Secondo il coordinatore dei Riformatori sardi, Michele Cossa, il riordino "apre le porte al caos e a un minestrone di competenze e funzioni che sono l'esatto contrario di quanto chiedevano gli elettori con i referendum: semplificazione, chiarezza di competenze e riduzione dei centri spesa, che sono il vero problema.
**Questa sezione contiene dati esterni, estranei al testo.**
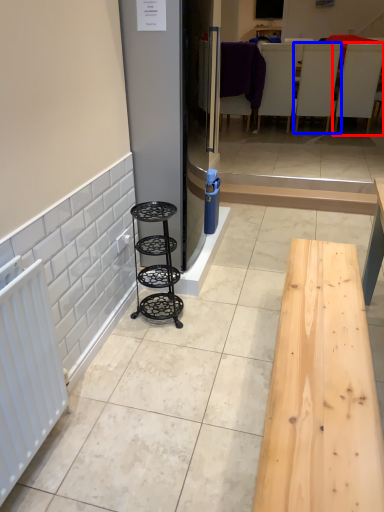 Question: Among these objects, which one is nearest to the camera, furniture (highlighted by a red box) or furniture (highlighted by a blue box)?

Choices:
 (A) furniture
 (B) furniture

Answer: (A)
Il sistema che viene istituito è a dir poco confuso e macchinoso – attacca l'esponente dell'opposizione – vengono riesumate le Province e in aggiunta si prevede la città metropolitana di Cagliari e poi ancora Unioni dei Comuni e associazioni di Unioni di Comuni in un guazzabuglio istituzionale che lascia esterrefatti. Bastava affidare la maggior parte delle competenze ai singoli Comuni e quelle pochissime sovracomunali alla Regione e il gioco era fatto".